Milliyet vom 01.03.2003 Folterverfahren
Am
15. April wird vor der 15. Strafkammer am Amtsgericht in Beyoglu das Verfahren
gegen die Polizisten Emre Çözeli, Mehmet Yanbul, Erdal Dogan und Ayhan
Misir eröffnet. Ihnen wird vorgeworfen, Ali T. (16), Mucip G. (16) und
Ersin Ü. (17) auf der Wache Karaköy gefoltert zu haben, nachdem sie am
8. Dezember 2001 unter dem Verdacht des Diebstahls festgenommen worden
waren.
Cumhuriyet vom 01.03.2003 Wiedraufnahme
des DEP Verfahrens
Das
SSG Ankara hat den Antrag auf Wiederaufnahme des Verfahrens gegen vier
Ex-Abeordnete der Demokratiepartei (DEP) angenommen. Damit werden Leyla
Zana, Orhan Dogan, Hatip Dicle und Selim Sadak am 28. März wieder vor Gericht
stehen.
Özgür Gündem vom 04.03.2003 Kind
vor Gericht
Die
Staatsanwaltschaft am SSG Diyarbakir hat gegen B.A. (14) ein Verfahren
nach § 312 TSG eröffnet. Er soll am 15. November 2002 bei der allmorgendlichen
Zeremonie an der Grundschule Kazanci in Bismil (Diyarbakir) "Wie glücklich
ich bin, ein Kurde zu sein" gesagt haben. Sein Anwalt Muharrem Erbey sagte,
dass die Beschwerde gegen den Direktor und 2 Lehrer, die den Jungen geschlagen
haben sollen, bislang keinen Erfolg hatte.

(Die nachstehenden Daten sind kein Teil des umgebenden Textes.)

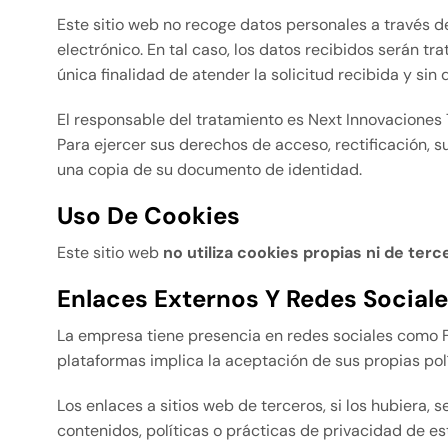
Este sitio web no recoge datos personales a través d
electrónico. En tal caso, los datos recibidos serán 
única finalidad de atender la solicitud recibida y sin
El responsable del tratamiento es Next Innovaciones 
Para ejercer sus derechos de acceso, rectificación, su
una copia de su documento de identidad.
Uso De Cookies
Este sitio web
no utiliza cookies propias ni de terc
Enlaces Externos Y Redes Social
La empresa tiene presencia en redes sociales como Fa
plataformas implica la aceptación de sus propias pol
Los enlaces a sitios web de terceros, si los hubiera, 
contenidos, políticas o prácticas de privacidad de est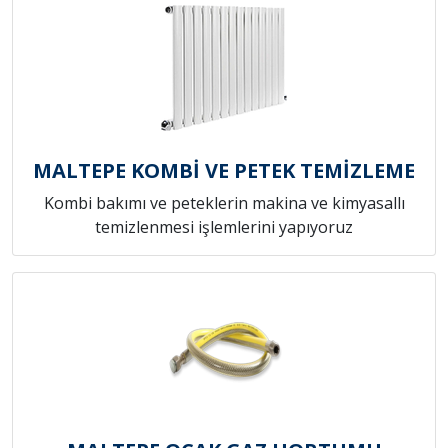
MALTEPE KOMBİ VE PETEK TEMİZLEME
Kombi bakımı ve peteklerin makina ve kimyasallı
temizlenmesi işlemlerini yapıyoruz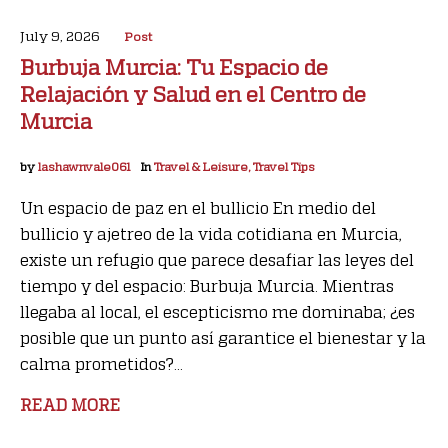
July 9, 2026
Post
Burbuja Murcia: Tu Espacio de
Relajación y Salud en el Centro de
Murcia
by
lashawnvale061
In
Travel & Leisure, Travel Tips
Un espacio de paz en el bullicio En medio del
bullicio y ajetreo de la vida cotidiana en Murcia,
existe un refugio que parece desafiar las leyes del
tiempo y del espacio: Burbuja Murcia. Mientras
llegaba al local, el escepticismo me dominaba; ¿es
posible que un punto así garantice el bienestar y la
calma prometidos?...
READ MORE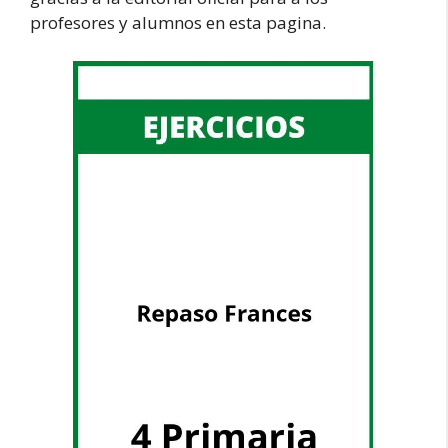
profesores y alumnos en esta pagina.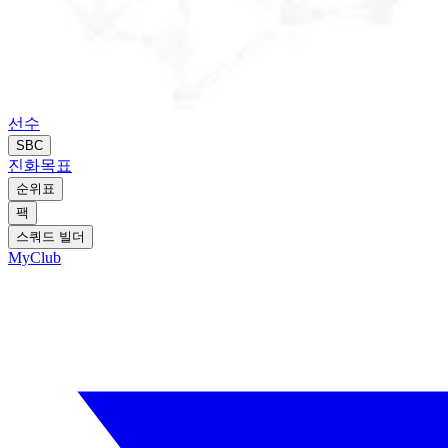
선수
SBC
진화
목표
순위표
팩
스쿼드 빌더
MyClub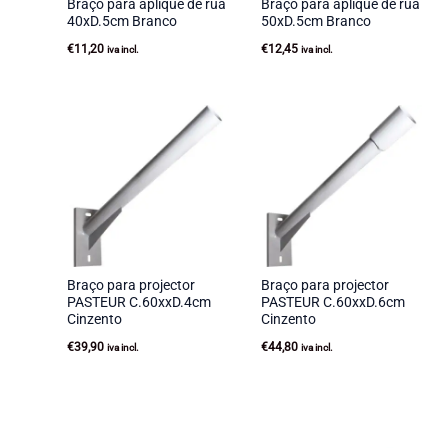
Braço para aplique de rua
Braço para aplique de rua
40xD.5cm Branco
50xD.5cm Branco
€
11,20
€
12,45
iva incl.
iva incl.
Braço para projector
Braço para projector
PASTEUR C.60xxD.4cm
PASTEUR C.60xxD.6cm
Cinzento
Cinzento
€
39,90
€
44,80
iva incl.
iva incl.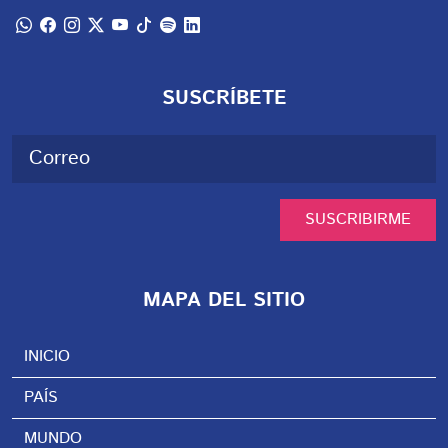
SUSCRÍBETE
SUSCRIBIRME
MAPA DEL SITIO
INICIO
PAÍS
MUNDO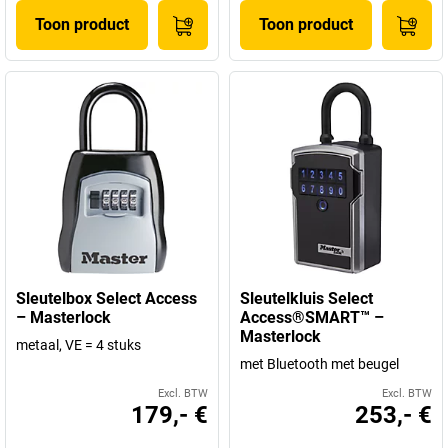
Toon product
Toon product
Sleutelbox Select Access
Sleutelkluis Select
– Masterlock
Access®SMART™ –
Masterlock
metaal, VE = 4 stuks
met Bluetooth met beugel
Excl. BTW
Excl. BTW
179,- €
253,- €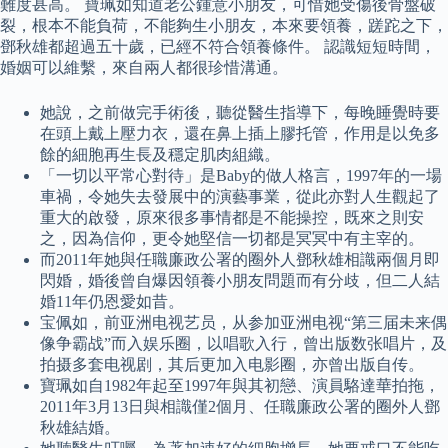
難度甚高。 寶珮如知道老公鍾意小朋友，可惜她受傷後骨盤破
裂，根本不能負荷，不能夠生小朋友，本來要領養，蹉跎之下，
鄧秋雄都超過五十歲，已經不符合領養條件。 認識短短時間，
婚姻可以維繫，來自兩人都很珍惜溝通。
她說，之前做完手術後，聽從醫生指導下，每晚睡覺時要
在頭上戴上壓力衣，還在鼻上插上膠托管，作用是以免多
餘的細胞再生長及穩定肌肉組織。
「一切以平常心對待」是Baby的做人格言，1997年的一場
車禍，令她失去發展中的演藝事業，從此亦對人生觀起了
重大的啟發，原來很多事情都是不能操控，既來之則安
之，因為信仰，更令她堅信一切都是冥冥中有主宰的。
而2011年她與任職廉政公署的圈外人鄧秋雄相識兩個月即
閃婚，婚後曾自爆因領養小朋友問題而有分歧，但二人結
婚11年仍恩愛如昔。
宝佩如，前亚洲电视艺员，从参加亚洲电视“第三届未来偶
像争霸战”而入娱乐圈，以唱歌入行，曾出版数张唱片，及
拍摄多套电视剧，其后更加入电影圈，亦曾出版自传。
寶珮如自1982年起至1997年與其初戀、演員駱達華拍拖，
2011年3月13日與相識僅2個月、任職廉政公署的圈外人鄧
秋雄結婚。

Özgür Gündem vom 05.03.2003 Folter
in Istanbul
D.S.
(17) erklärte, dass er seiner Festnahme am 7. Februar auf der Polizeiwache
Kocasinan (Istanbul) gefoltert worden sei. Er sei von der Strasse weg festgenommen
und zusammen mit dem Vorsitzenden der Jugendabteilung von HADEP Emir Melet
abtransportiert worden. Auf der Wache seien sie beschimpft worden und die
Polizisten hätten ihn aufgefordert, das Aufhängen eines Sprucbandes für
die KADEK zu akzeptieren. Als er dies nicht tat, sei er geprügelt und getreten
worden. Dann habe ihm jemand, der eine Visitenkarte als Anwalt vorlegt,
empfohlen, Emir Melet zu beschuldigen. Der würde das Geliche sagen, aber
bei der Staatsanwaltschaft könnten sie die Aussage zurücknehmen und freikommen.
Bei der Staatsanwaltschaft habe er dann erklärt, dass er reingelegt wurde,
aber Emir Melet sei dennoch aufgrund seiner Aussage in U-Haft gekommen.
Der Anwalt Özcan Intas berichtete, dass auch Emir Melet gefoltert wurde.
Da er nicht für die Polizei arbeiten wollte, habe man ihn mit den Händen
auf dem Rücken aufgehängt, ihn splitternackt ausgezogen und mit Wasser
unter Hochdruck abgespritzt und ihn sexuell belästigt.
Özgür Gündem vom 06.03.2003 Birdal
freigesprochen
Der
Ehrenvorsitzende des IHD und st. Vorsitzende von FIDH Akin Birdal wurden
von der 2. Strafkammer des Landgerichts Ankara vom Vorwurf eines Vergehens
nach § 159 TSG (Amtsbeleidigung) freigesprochen. Das Verfahren war wegen
einer Rede am 20. Oktober 2000 in Deutschland eröffnet worden, wo Birdal
gesagt haben soll, dass die Türkei sich wegen des Völkermords an den Armeniern
entschuldigen soll. Nachdem lange Zeit ergebnislos nach dem Reporter der
Zeitung Gözcü, der den Artikel verfasst hatte, gesucht worden war, hat
das Gericht nun das Verfahren aus Mangeln an Beweisen eingestellt.
Özgür Gündem vom 07.03.2003 Folterverfahren
Die
Polizeibeamten Adil Serdar Saçan, Alper Özdemir, Murat Gökçek und Semir
Günaydin werden sich vor der 2. Strafkammer des Landgerichts Istanbuls
wegen Folter an Zihni Ipek verantworten müssen. Dieser war am 24. August
2001 unter dem Vorwurf, eine kriminelle Vereinigung gegründet zu haben,
festgenommen und auf dem Polizeipräsidium von Istanbul verhört worden.
TIHV vom 07.03.2003 Student
von der Uni verwiesen
Der
Student Abdurrahim Demir wurden von der Universität Dicle in Diyarbakir
verwiesen. Er hatte am 22. Januar 2002 insgesamt 1540 Petitionen für Kurdisch
als Wahlfach dem Rektor der Universität übergeben und war danach am 4.
November 2002 vom SSG Diyarbakir zu einer Strafe von 45 Monaten Haft wegen
Unterstützung einer illegalen Organisation verurteilt worden.